There is a theological silence about the HIV/Aids pandemic. The probable reason for this silence is that it is ugly, relentless, ruthless and chaotic. The church and theologians are probably silent because they feel the secular world is dealing with the pandemic in a better way.
Maybe we are quiet because we are unable to handle death and sexuality constructively and openly, or maybe we are waiting for technology to save us.
It is theologically and morally imperative that the church responds to the crisis, and that it joins forces with other organisations. If we remain quiet, it would imply that God is irrelevant and offers no saving grace. When we consider theology about Aids, our thoughts must incorporate a theology of sexuality and biblical teaching.
The biblical teaching should not only refer to sexual behaviour, but it must also include grace and forgiveness, compassion and unity in suffering. Our theology about Aids must take in consideration the contributions of modern science and sociology. Our theology must advocate God’s involvement in the world and God’s concern for the marginalised, unprotected and vulnerable. The church must understand and be knowledgeable that Aids is not God’s penalty for sexual promiscuity. On the other hand, the church must not be quiet and speak against multiple sexual relationships.

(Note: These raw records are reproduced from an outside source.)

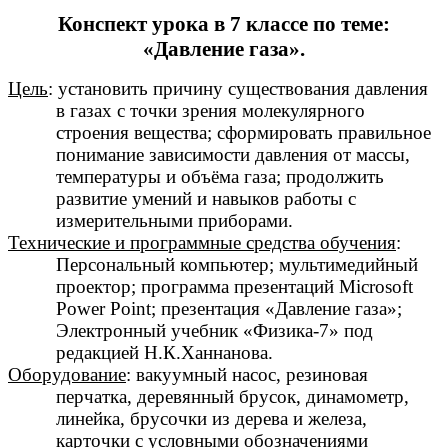
Конспект урока в 7 классе по теме:
«Давление газа».
Цель
: установить причину существования давления
в газах с точки зрения молекулярного
строения вещества; сформировать правильное
понимание зависимости давления от массы,
температуры и объёма газа; продолжить
развитие умений и навыков работы с
измерительными приборами.
Технические и программные средства обучения
:
Персональный компьютер; мультимедийный
проектор; программа презентаций Microsoft
Рower Рoint; презентация «Давление газа»;
Электронный учебник «Физика-7» под
редакцией Н.К.Ханнанова.
Оборудование
: вакуумный насос, резиновая
перчатка, деревянный брусок, динамометр,
линейка, брусочки из дерева и железа,
карточки с условными обозначениями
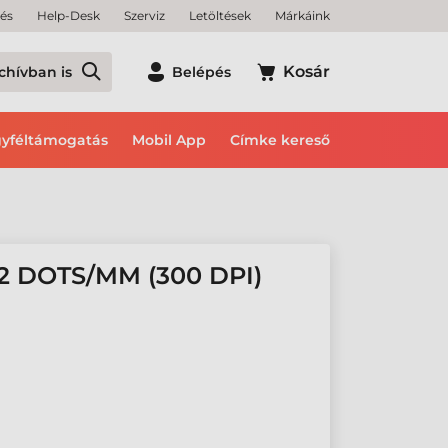
tés
Help-Desk
Szerviz
Letöltések
Márkáink
Kosár
chívban is
Belépés
yféltámogatás
Mobil App
Címke kereső
2 DOTS/MM (300 DPI)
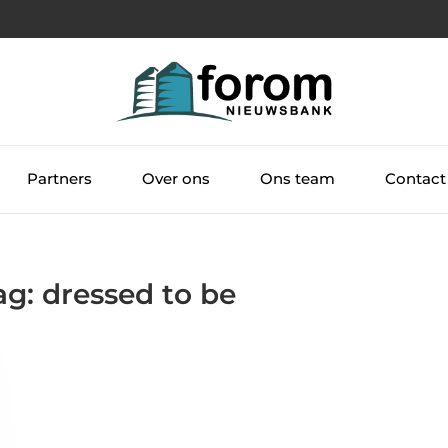
Partners
Over ons
Ons team
Contact
ag: dressed to be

According the Dube (2004:66), “HIV/Aids raises deep challenges about the meaning of life, our concepts of God, our understanding of church, human interdependence, human frailty, human failure, human sinfulness and human community”. In this chaos, we have to reflect and reconsider our theological starting point. For the church to really reflect theologically about HIV/Aids, we must consider seeing HIV/Aids through God’s eyes – and once we have achieved this, we would be in a position to the face the challenges of HIV/Aids.
“HIV/Aids is the new “site of struggle” against death and dehumanisation and, as with all true struggles, mere verbal and written theological constructions will not suffice” (Dube 2004:67). Dube (2004:67) further says that theology of Aids cannot be a book or pulpit theology. Theology of Aids must include the book, our brain and the pulpit. He stressed that our approach must be inclusive – more of a missionary, a disciple and caring approach taking action and be outspoken.
Gender and the powerlessness of women is key in a theology of HIV/Aids. The spreading of HIV amongst vulnerable women and children in our sub-continent is caused by poverty, the economy, traditions and culture (New Era, 14 April 2021).
Although some women are not HIV-positive, they must care for the infected, thereby affecting their lives. Thus, it can be concluded that the powerlessness of women in culture and tradition, economic conditions and religion has a direct impact on their vulnerability to HIV infection (Dube 2004:67)
According to Dube (2004: vii-xiii), there are two aspects that have transformed the epidemic from merely a health issue to a social issue that affects all aspect of human life.
Social injustices have a great effect on HIV/Aids. Where there is poverty, gender inequality, human-rights violation, child abuse, racism, ageism, sex-based discrimination violence, etc, HIV/Aids flourish (New Era, 26 July 2021). Anybody can be infected with the HIV virus but the most marginalised groups and the periphery are most vulnerable.
All aspects of our lives are affected by i.e culture, spiritual, economic, political, social and psychological factors. HIV/Aids makes individuals raise spiritual questions, asking questions like, where is God? Does God really care? Does God listen to our prayers? Why is God not healing us? Why does God punish us?
Therefore, HIV/Aids affects everything; every individual, institution, community, religion, discipline and ministry. We, as the church, are therefore challenged to address the following questions in the struggle against HIV/Aids:
How are we affected by HIV/Aids?
How can we become part of the solution?
How effective are we in our ministry with respect of HIV/Aids?
What can we implement to reduce the spread of HIV/Aids?
We are definitely faced with a new “liberation” (Dube 2004:68). The pandemic has developed into a crisis that has shaken the foundations of the church, families, communities, education, employment, religion and the pandemic calls for us to comment and utter words of comfort.
In conclusion, the church must become part of the solution by providing quality care, programs, training, counselling, education, etc. We must have the tools to face the epidemic, to become prophets in the valley of death and to undertake to teach our people about the dangers and consequences of HIV/Aids.
I leave you with the following view on HIV/Aids by the late President Kenneth D. Kaunda, Zambia’s founding President, “This is the biggest challenge for Africa. We must fight Aids and we must do so now.”